**Problem details:** Among the lines below, keep only those from the one containing "PUBLICATION PRÉCÉDENTE" through the one containing "rénovation court de tennis à Toulon ?", and reproduce them exactly.
▼
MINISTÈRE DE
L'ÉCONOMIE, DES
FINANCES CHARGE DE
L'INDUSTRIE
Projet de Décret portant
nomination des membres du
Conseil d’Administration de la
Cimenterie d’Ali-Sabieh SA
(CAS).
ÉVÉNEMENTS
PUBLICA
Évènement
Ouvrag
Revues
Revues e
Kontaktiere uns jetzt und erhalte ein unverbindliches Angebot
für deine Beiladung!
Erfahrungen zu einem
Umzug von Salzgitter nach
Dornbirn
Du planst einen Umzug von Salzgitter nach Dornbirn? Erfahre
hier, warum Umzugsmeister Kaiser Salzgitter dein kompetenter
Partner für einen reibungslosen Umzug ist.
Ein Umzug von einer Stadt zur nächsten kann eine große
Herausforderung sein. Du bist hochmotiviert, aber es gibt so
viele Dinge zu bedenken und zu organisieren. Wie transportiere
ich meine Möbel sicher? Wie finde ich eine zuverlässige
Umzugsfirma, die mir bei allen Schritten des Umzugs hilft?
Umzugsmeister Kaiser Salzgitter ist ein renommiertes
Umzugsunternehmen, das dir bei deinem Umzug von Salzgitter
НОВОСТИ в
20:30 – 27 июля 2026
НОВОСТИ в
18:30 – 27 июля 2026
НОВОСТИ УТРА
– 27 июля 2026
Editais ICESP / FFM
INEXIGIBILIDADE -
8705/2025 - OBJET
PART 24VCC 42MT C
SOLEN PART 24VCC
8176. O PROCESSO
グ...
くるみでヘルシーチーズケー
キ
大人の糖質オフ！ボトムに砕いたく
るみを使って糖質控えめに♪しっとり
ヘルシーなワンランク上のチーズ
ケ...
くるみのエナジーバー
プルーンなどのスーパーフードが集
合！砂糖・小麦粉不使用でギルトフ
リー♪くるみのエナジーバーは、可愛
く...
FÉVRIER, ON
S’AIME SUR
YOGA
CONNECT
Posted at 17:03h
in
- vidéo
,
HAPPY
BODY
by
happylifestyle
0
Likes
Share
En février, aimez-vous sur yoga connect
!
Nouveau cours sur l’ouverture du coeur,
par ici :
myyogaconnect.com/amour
▲
▼
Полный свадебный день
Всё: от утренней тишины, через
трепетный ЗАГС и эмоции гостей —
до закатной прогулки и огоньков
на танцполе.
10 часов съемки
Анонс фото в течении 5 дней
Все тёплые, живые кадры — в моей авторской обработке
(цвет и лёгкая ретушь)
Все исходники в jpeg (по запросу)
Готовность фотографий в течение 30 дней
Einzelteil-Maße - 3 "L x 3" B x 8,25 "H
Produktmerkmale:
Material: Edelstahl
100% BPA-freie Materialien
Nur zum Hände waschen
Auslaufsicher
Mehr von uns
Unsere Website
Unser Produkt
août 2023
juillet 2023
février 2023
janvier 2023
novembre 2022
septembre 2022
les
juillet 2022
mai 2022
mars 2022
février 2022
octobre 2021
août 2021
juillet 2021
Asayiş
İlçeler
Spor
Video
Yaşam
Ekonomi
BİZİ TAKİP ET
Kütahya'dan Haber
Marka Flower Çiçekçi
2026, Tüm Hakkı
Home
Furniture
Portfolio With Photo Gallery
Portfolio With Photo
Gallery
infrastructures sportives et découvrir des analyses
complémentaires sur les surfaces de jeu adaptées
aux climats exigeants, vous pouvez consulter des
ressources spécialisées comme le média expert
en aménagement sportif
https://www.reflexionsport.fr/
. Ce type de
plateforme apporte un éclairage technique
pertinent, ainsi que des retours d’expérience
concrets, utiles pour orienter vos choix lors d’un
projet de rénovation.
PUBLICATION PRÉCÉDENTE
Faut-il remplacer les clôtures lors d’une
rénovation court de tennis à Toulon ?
▲
▼
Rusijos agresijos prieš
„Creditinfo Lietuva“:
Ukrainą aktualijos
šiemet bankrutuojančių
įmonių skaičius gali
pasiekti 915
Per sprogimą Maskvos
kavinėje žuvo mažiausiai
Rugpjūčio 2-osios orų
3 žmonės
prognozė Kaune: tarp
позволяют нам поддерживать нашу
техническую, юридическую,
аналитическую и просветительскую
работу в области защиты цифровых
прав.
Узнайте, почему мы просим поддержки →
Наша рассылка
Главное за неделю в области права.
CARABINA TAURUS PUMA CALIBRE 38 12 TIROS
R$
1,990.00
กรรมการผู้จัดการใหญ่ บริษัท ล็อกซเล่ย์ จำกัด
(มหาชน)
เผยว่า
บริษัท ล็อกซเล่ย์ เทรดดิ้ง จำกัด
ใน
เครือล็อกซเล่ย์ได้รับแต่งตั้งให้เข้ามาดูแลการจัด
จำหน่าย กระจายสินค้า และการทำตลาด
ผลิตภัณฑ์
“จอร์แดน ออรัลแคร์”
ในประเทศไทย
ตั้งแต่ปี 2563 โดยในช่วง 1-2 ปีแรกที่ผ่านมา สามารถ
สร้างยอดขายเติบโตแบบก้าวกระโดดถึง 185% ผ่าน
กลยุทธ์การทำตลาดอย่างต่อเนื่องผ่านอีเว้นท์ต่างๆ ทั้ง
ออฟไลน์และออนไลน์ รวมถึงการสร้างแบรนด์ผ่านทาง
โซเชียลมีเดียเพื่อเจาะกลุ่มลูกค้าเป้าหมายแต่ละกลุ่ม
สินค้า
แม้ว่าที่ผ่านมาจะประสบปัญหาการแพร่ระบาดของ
▲
**Task answer:**
PUBLICATION PRÉCÉDENTE
Faut-il remplacer les clôtures lors d’une
rénovation court de tennis à Toulon ?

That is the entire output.